In Mr. Maze’s province, the government said in late March, seven months into the academic year, that it was shipping 100,000 rapid antigen tests to schools. Chelsey Balaski, a spokeswoman for the Ministry of Education, said that the government is identifying third-party providers to use these tests in schools and other settings.
Rapid tests can be done on the spot for screening purposes of asymptomatic people in contexts such as schools or work sites. The tests use a short nasal swab and take 15 minutes for results. They have not been used on students as yet, Mr. Maze said.
“If we had rapid testing being administered in schools in Saskatchewan a few months ago, back when they were first received from the federal government, it is very likely the variant outbreak in Regina could have been detected much sooner, and full-school shutdown … could all have been prevented,” Mr. Maze said.
Similarly, Alberta piloted rapid antigen testing in two of its Calgary schools only last month. Education Minister Adriana LaGrange told reporters in March that the pilot testing program in schools was used to screen students and staff who don’t have any symptoms. “We need to learn from this trial experience,” she said. Her office indicated that more information would be shared in the coming weeks.

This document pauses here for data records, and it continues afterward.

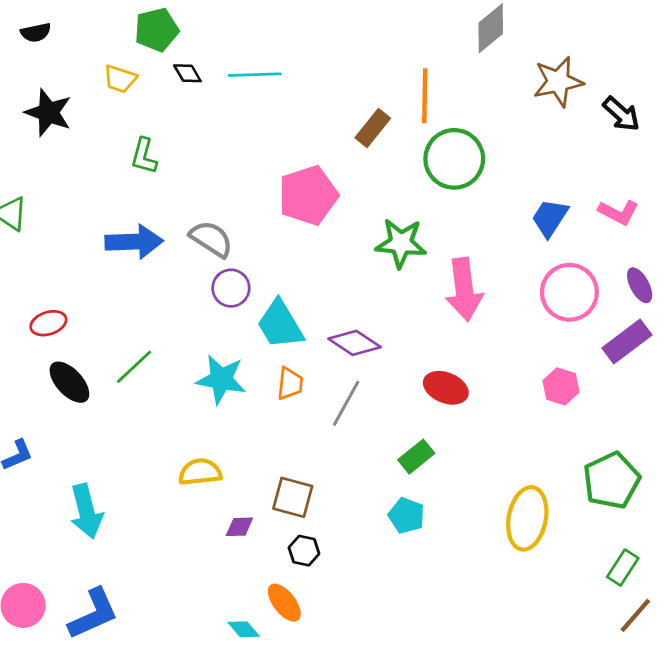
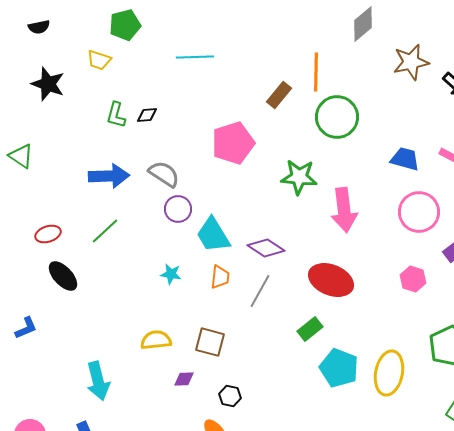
black diamond: (187, 73) -> (147, 115), moved, turned -65
blue trapezoid: (550, 218) -> (405, 159), turned 72
green line: (134, 367) -> (105, 231), moved
cyan star: (221, 379) -> (171, 274), size x0.6
red ellipse: (446, 388) -> (331, 280), size x1.4
brown square: (293, 497) -> (210, 342), moved
cyan arrow: (86, 511) -> (98, 381), moved
cyan pentagon: (406, 516) -> (339, 368), moved, size x1.5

Nisha Thampi, the medical director of infection prevention and control at the Children’s Hospital of Eastern Ontario, in Ottawa, said that in order for schools to remain open, testing “needs to be ramped up” and it needs to be more accessible. “We have to do better in testing asymptomatic high-risk contacts,” Dr. Thampi said.
In Ontario, the government mandated in February that all school boards offer tests in 5 per cent of their schools every week – and to at least 2 per cent of their students. Of the province’s 72 boards, five have yet to launch their testing program. Some areas of the province, particularly Toronto, have offered home-test kits to families when there’s a positive case in the classroom. Elsewhere, families and teachers have been told to drive to testing centres or pharmacies.
Caitlin Clark, a spokeswoman for Mr. Lecce, did not directly respond to a question as to why the province hasn’t made the testing program more consistent. The ministry is exploring different testing approaches, including the use of take-home kits. “We will continue to promote and encourage all students, staff and families to take advantage of this program – which uses the least invasive testing options possible,” Ms. Clark said.
Marit Stiles, the NDP’s education critic, said that she is concerned that testing is not accessible and families are not being properly informed.
“The government had six months to roll this out and put a plan in place. Instead we’re getting this slap-dash approach,” Ms. Stiles said. “Why is it that some hospitals or some regions are able to do this in a more effective way, and [others aren’t able to]? The government hasn’t played a leadership role here.”